To maintain proper hydration, Jessica Ottenweller-Butcher, M.D., of Cameron Family Medicine says most people should drink six to eight eight-ounce glasses of water each day, depending on individual needs. However, few Americans meet these goals, putting us at risk of dehydration.

Signs of Dehydration

Dehydration occurs when your body loses more water than you take in. While it is normal to lose some water throughout the day, dehydration can be accelerated in several ways, including by insufficient water consumption, vomiting or heavy perspiration.

Dr. Ottenweller-Butcher says you may not experience any symptoms from mild dehydration. But as dehydration gets worse, it can cause such symptoms as:

  • Feeling thirsty
  • Less need to urinate, or having dark yellow or brown urine
  • A dry mouth or cracked lips
  • No tears when crying
  • Feeling tired or confused
  • Feeling dizzy or light-headed
  • Eyes that look sunken in the face
  • Increased heart rate

How to Prevent Dehydration

To help prevent dehydration in the summertime, Dr. Ottenweller-Butcher has the following advice:

  • Take breaks when exercising
  • Drink enough fluids, such as water or sports drinks, so you do not feel thirsty
  • Exercise early in the day before it gets too hot outside
  • Wear loose, lightweight clothing
  • Avoid hot cars

If you’re a parent, make sure your children follow these guidelines and drink plenty of fluids, especially when sick or feverish. Also, give children extra fluids when they are playing outside.

If you struggle to reach your water intake goals, some tips and tricks can help you increase your daily consumption of water, including:

Keep a bottle of water with you during the day. To reduce your costs and your carbon footprint, carry a reusable water bottle and refill it throughout the day.

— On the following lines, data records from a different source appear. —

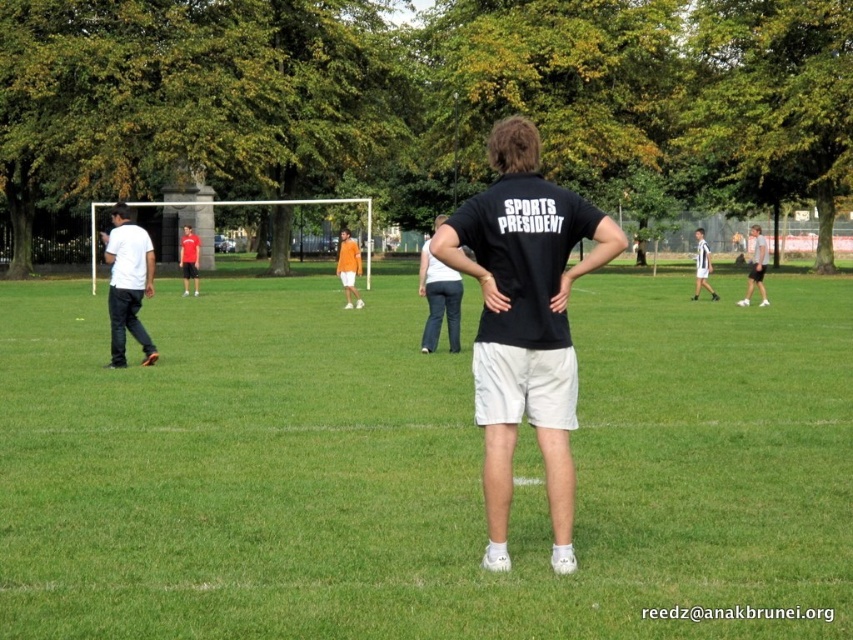 Question: Which is farther from the green grass at center?

Choices:
 (A) matte red shirt at center
 (B) white jersey at center
 (C) black matte t-shirt at center
 (D) denim jeans at center

Answer: (A)

Question: Is black matte t-shirt at center above orange fabric shorts at center?

Choices:
 (A) yes
 (B) no

Answer: (B)

Question: Can you confirm if matte red shirt at center is thinner than white jersey at center?

Choices:
 (A) yes
 (B) no

Answer: (A)

Question: Is the position of denim jeans at center more distant than that of orange fabric shorts at center?

Choices:
 (A) yes
 (B) no

Answer: (B)

Question: Which of the following is the farthest from the observer?

Choices:
 (A) (196, 248)
 (B) (747, 289)
 (C) (440, 288)

Answer: (A)

Question: Estimate the real-world distances between objects in this image. Which object is farther from the white matte shirt at left?

Choices:
 (A) black matte t-shirt at center
 (B) matte red shirt at center

Answer: (B)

Add some flavor. If you don’t like drinking plain water, try adding a slice of lemon, lime or other fruit to your drink.

Drink water before, during and after a workout.

When you’re feeling hungry, drink water. Thirst is often confused with hunger, so try drinking a glass of water before reaching for a snack. This can also be a healthy way to feel full and may result in weight loss.

Drink on a schedule. If you have trouble remembering to drink water, try drinking on a schedule. For example, drink water when you wake up, at breakfast, lunch and dinner and when you go to bed. Or, drink a small glass of water at the beginning of each hour.

Choose water. Instead of carbonated or sugary drinks, choose water at a restaurant. It will keep you hydrated, and it’s free!

By following Dr. Ottenweller-Butcher’s advice, you can prevent dehydration and ensure you and your loved ones have a safe and healthy summer.